(Work instructions):
I need the lines below from the one with "prescritos, deben ser evaluadas por un" down to the one with "Vì vậy phải" reproduced exactly, both ends included, and nothing else.

(Input data):
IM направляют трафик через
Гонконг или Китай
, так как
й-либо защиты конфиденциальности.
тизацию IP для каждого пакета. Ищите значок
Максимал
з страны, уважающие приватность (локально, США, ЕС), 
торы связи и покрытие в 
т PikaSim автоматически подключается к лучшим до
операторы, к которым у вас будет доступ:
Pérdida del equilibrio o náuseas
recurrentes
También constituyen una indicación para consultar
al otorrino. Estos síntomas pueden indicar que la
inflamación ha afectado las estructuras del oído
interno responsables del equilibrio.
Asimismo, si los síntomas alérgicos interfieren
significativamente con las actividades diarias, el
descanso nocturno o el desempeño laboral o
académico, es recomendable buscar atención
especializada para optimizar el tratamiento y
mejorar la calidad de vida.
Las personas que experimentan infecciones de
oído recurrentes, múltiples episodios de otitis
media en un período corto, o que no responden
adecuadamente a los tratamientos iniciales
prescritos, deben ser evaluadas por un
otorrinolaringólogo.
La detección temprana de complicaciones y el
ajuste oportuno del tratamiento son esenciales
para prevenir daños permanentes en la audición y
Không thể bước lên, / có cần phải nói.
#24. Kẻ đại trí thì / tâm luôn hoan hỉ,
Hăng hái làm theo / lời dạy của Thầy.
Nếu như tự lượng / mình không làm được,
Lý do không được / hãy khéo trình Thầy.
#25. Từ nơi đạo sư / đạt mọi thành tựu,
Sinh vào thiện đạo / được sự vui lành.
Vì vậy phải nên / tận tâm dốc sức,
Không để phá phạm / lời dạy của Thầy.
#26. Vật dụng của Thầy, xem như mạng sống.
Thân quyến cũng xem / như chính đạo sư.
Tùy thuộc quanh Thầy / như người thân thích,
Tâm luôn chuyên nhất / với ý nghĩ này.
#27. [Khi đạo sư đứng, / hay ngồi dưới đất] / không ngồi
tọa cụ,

--

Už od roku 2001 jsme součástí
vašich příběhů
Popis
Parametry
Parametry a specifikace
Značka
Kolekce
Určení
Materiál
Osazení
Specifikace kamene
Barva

...

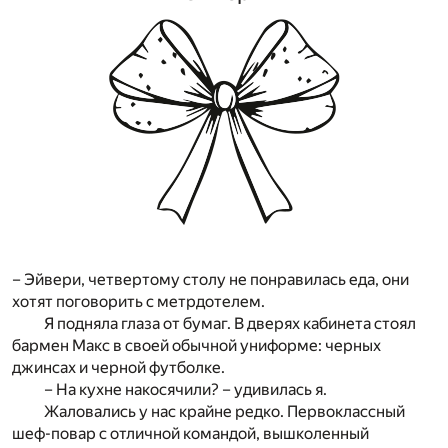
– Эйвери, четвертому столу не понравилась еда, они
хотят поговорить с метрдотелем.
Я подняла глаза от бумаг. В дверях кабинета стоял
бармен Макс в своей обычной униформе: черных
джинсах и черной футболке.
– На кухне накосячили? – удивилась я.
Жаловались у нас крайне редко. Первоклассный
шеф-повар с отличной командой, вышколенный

(Task output):
prescritos, deben ser evaluadas por un
otorrinolaringólogo.
La detección temprana de complicaciones y el
ajuste oportuno del tratamiento son esenciales
para prevenir daños permanentes en la audición y
Không thể bước lên, / có cần phải nói.
#24. Kẻ đại trí thì / tâm luôn hoan hỉ,
Hăng hái làm theo / lời dạy của Thầy.
Nếu như tự lượng / mình không làm được,
Lý do không được / hãy khéo trình Thầy.
#25. Từ nơi đạo sư / đạt mọi thành tựu,
Sinh vào thiện đạo / được sự vui lành.
Vì vậy phải nên / tận tâm dốc sức,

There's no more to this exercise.